10 November 2016

Matthew 19:27-30

“[Jesus said,] ‘Everyone who has left houses or brothers or sisters or father or mother or children or fields, for my name’s sake, will receive a hundredfold, and will inherit eternal life.’” (v. 29)

Psalm: Psalm 45


As Jesus travels to Jerusalem to die, a rich young man has just been challenged to give all his possessions away to the poor in order to have treasure in heaven; he could not do it (Matthew 19:16-22). Jesus then uses the opportunity to teach his disciples about the danger of trusting in riches rather than the sovereignty of God (Matthew 19:23-26). Now Peter responds by pointing out that the disciples have themselves indeed carried out this teaching: they have already left everything behind in order to follow Jesus. And in so doing they have placed themselves under the sovereignty of God. So if as a result they will have treasure in heaven, what exactly does that mean? "What then will we have?" Peter asks (v. 27).

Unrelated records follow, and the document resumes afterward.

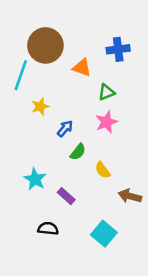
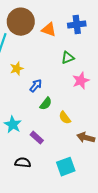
orange triangle: (82, 68) -> (49, 30), moved
pink star: (106, 122) -> (81, 81), moved
cyan square: (104, 234) -> (66, 167), turned 30

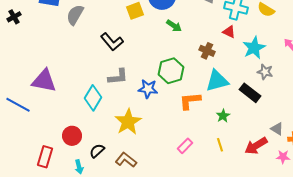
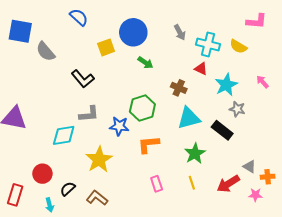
gray semicircle: (75, 15) -> (45, 51), turned -70
cyan diamond: (93, 98) -> (64, 135), turned 50
orange L-shape: (190, 101) -> (148, 144), moved
green star: (223, 116) -> (195, 153), size x1.5
pink rectangle: (185, 146) -> (157, 184), turned -63

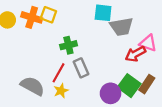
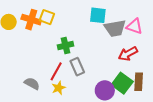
pink triangle: (148, 43) -> (135, 26), moved
brown rectangle: (147, 84) -> (139, 82), turned -30
gray semicircle: (32, 86) -> (32, 84), size x0.7

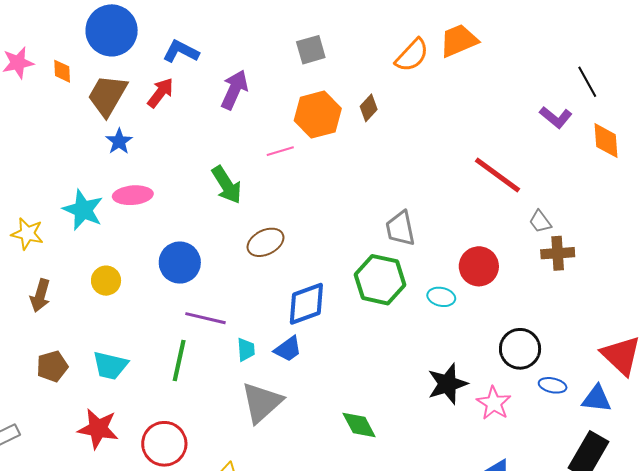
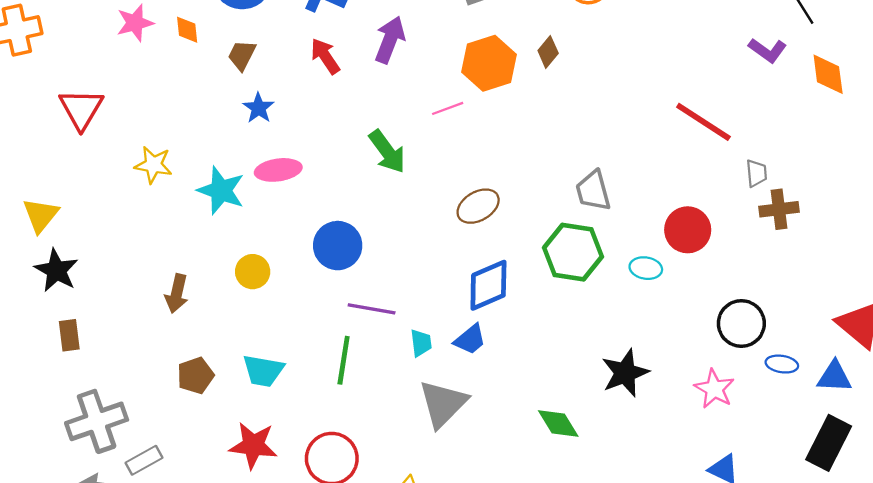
red arrow: (160, 93) -> (325, 56), moved, turned -68
brown trapezoid: (107, 96) -> (242, 55), size x0.6
gray trapezoid: (540, 221) -> (756, 173), turned -145
yellow star: (27, 234) -> (153, 165), moved
brown ellipse: (265, 242) -> (478, 206), moved
black star: (447, 384) -> (625, 373), moved

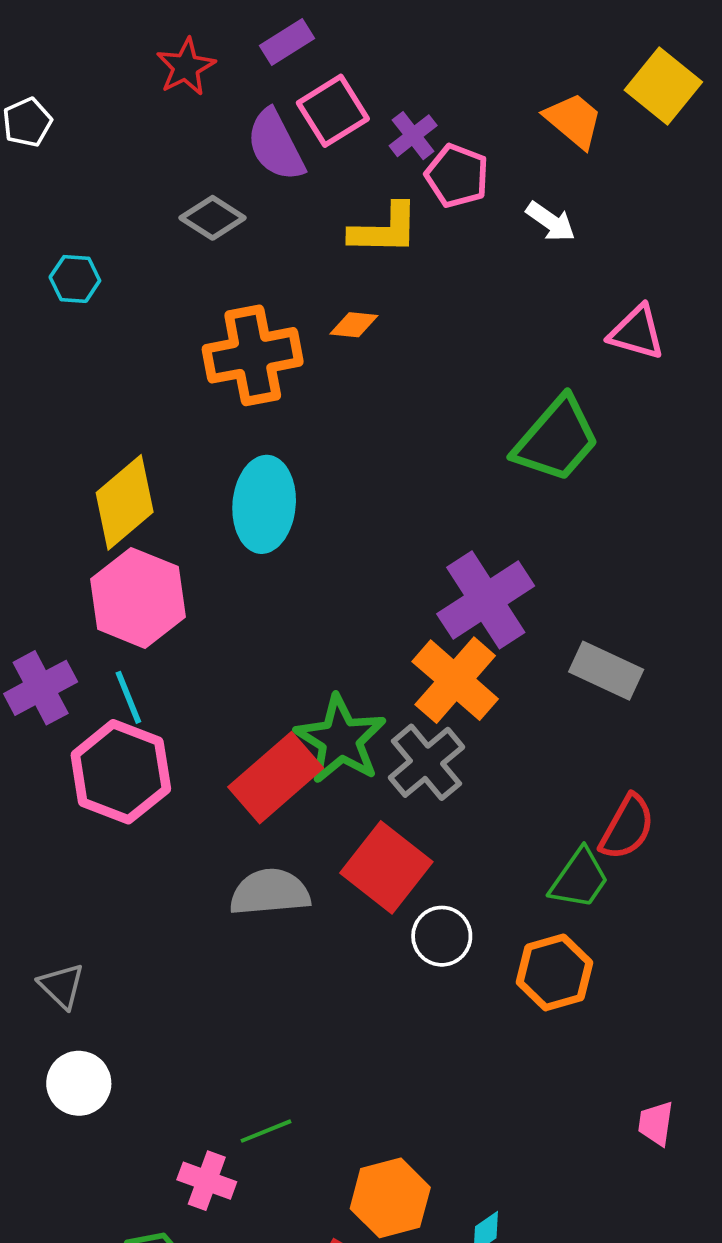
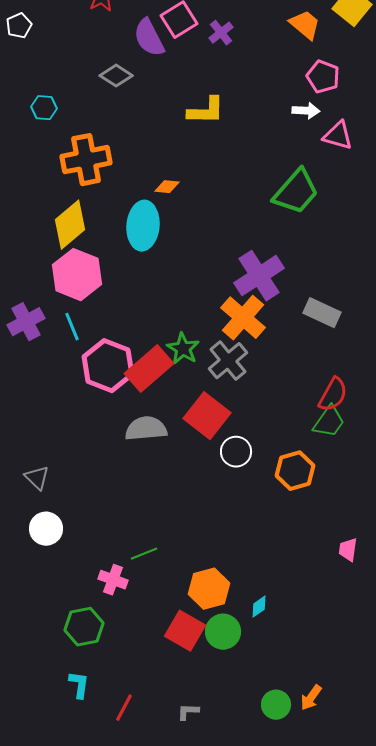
pink pentagon: (457, 176) -> (323, 77), moved
white arrow: (551, 222) -> (306, 111), moved, turned -32
yellow L-shape: (384, 229) -> (206, 111), moved
orange diamond: (354, 325) -> (167, 187), moved
orange cross: (253, 355) -> (86, 160), moved
green star: (341, 739) -> (183, 349), size x0.7
pink hexagon: (121, 772) -> (108, 366), moved
green trapezoid: (579, 879) -> (329, 422), moved

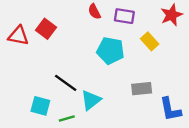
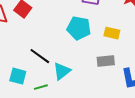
yellow rectangle: (150, 41) -> (112, 33), moved, turned -35

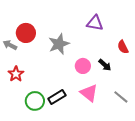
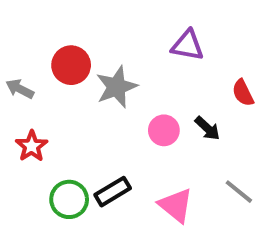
red circle: (26, 33) -> (71, 65), moved
pink triangle: (89, 93) -> (176, 205), moved

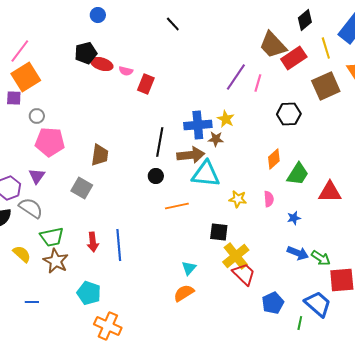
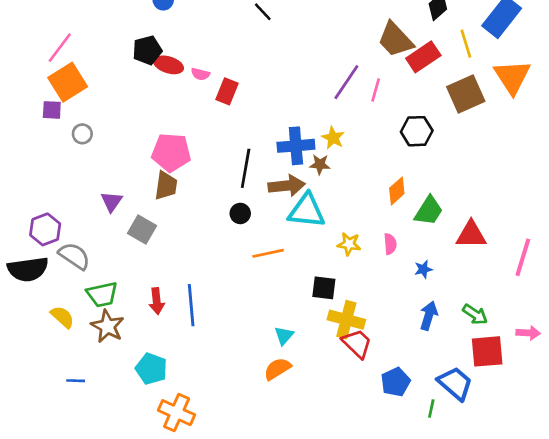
pink pentagon: (50, 142) -> (171, 152), moved
purple triangle: (37, 176) -> (111, 202), moved
blue arrow: (298, 253) -> (429, 316), turned -95
yellow cross: (236, 256) -> (346, 320), turned -36
green arrow: (321, 258) -> (475, 314), moved

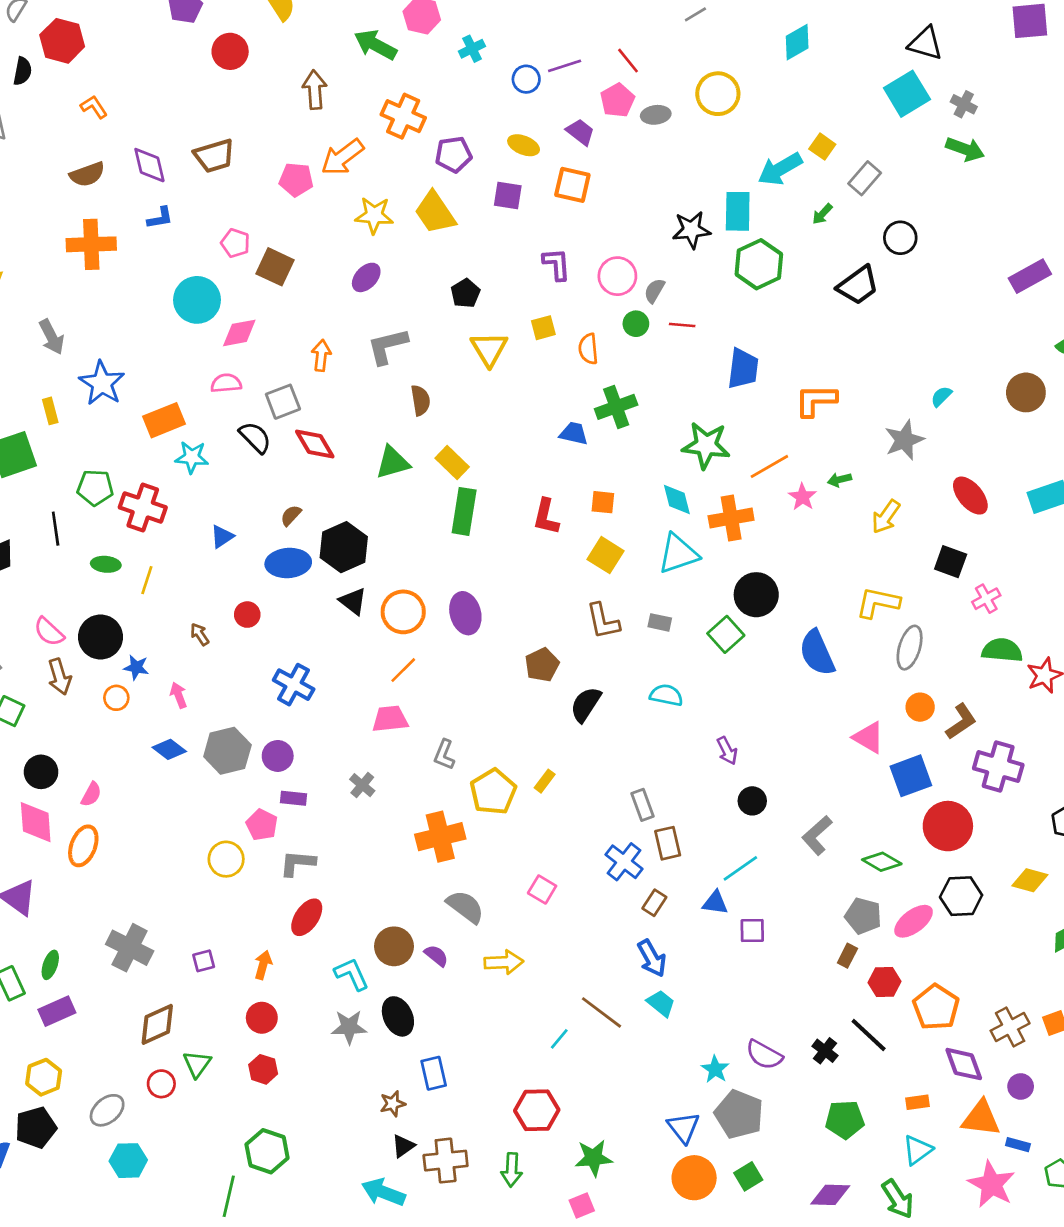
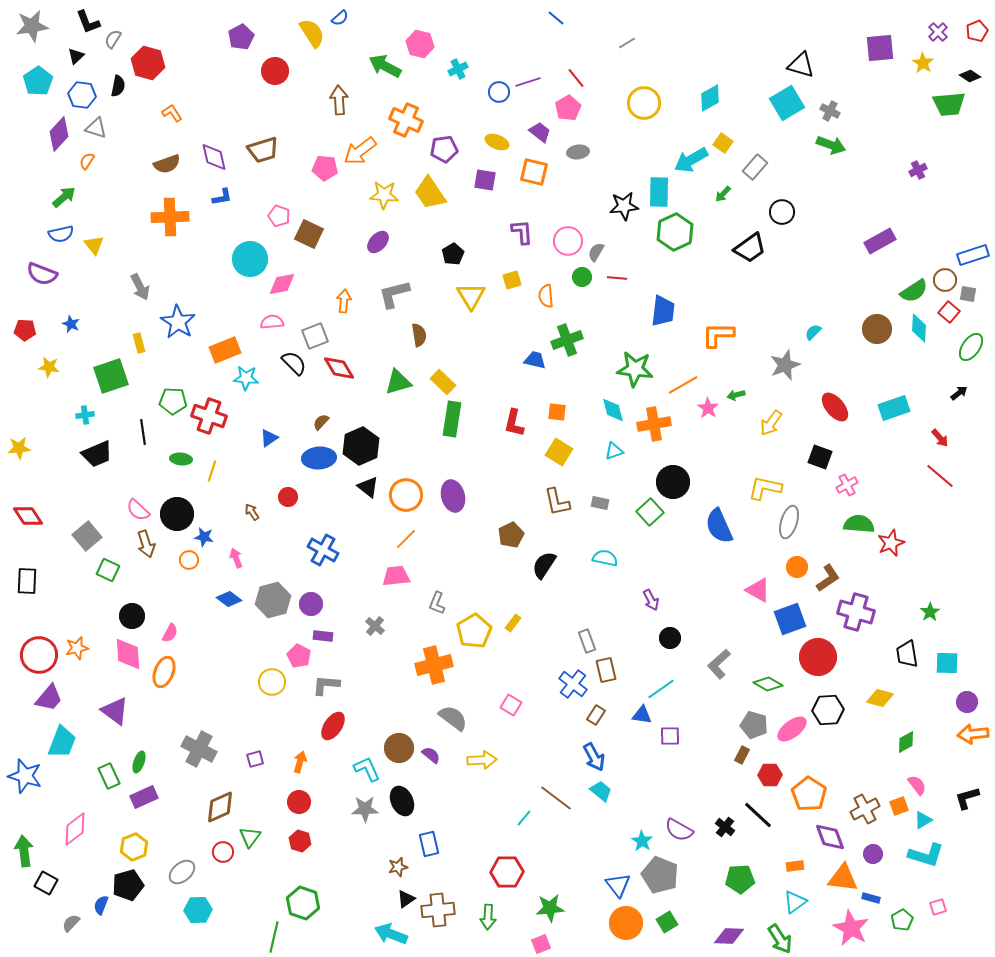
cyan diamond: (797, 42) -> (710, 98), moved
gray ellipse: (656, 115) -> (578, 152), moved
cyan triangle: (678, 554) -> (614, 451), size x0.6

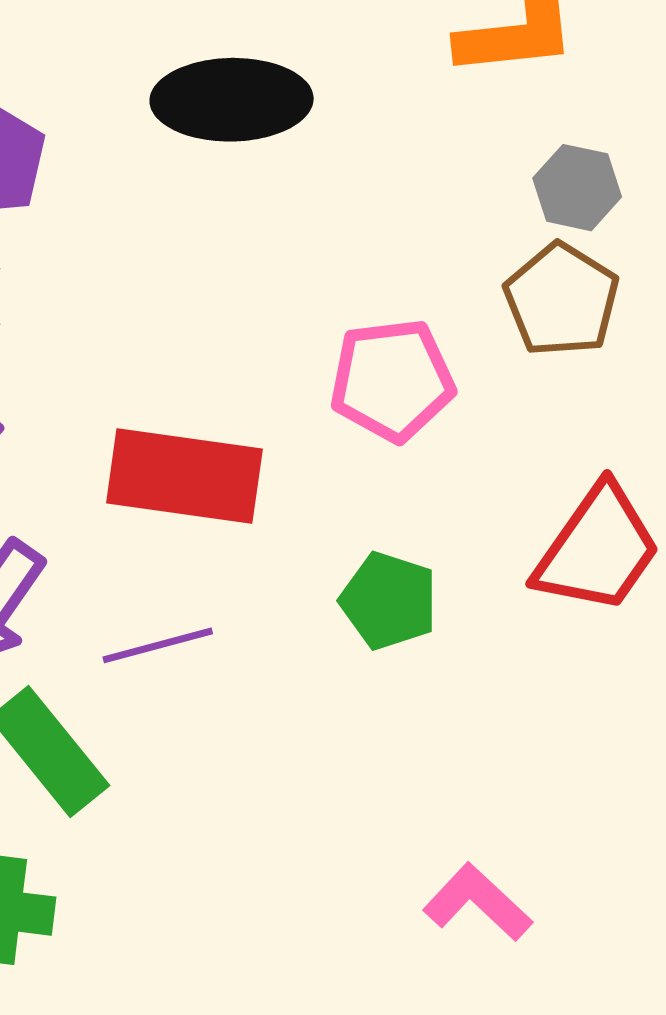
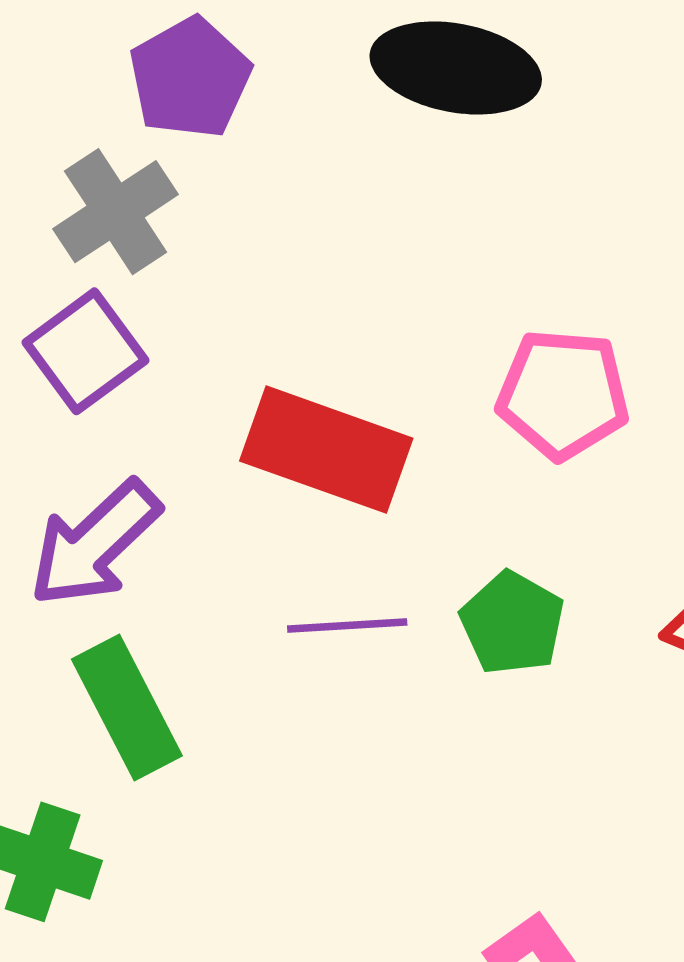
purple line: (158, 645) -> (347, 626), moved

Jesus promises them that the 12 disciples will share in his rule in heaven. When he speaks of them "judging" the tribes (v. 28), he is using the term in the way that it is used in the book of Judges where the emphasis is not on a particular verdict but on the power of the judge to have their verdict accepted because people obey them. Their judgement will, however, be subject to the rule of the Son of Man who will be king of kings (and judge of judges).

In Mark's version of this story (Mark 10:28-31) all who have renounced goods and family for his sake will receive a hundredfold in this life - and, by the way, persecutions! - and eternal life in heaven. Matthew conveniently omits the persecutions, and emphasises that the hundredfold (or 'manyfold' according to some manuscripts) will only be received after the Son of Man enters into glory.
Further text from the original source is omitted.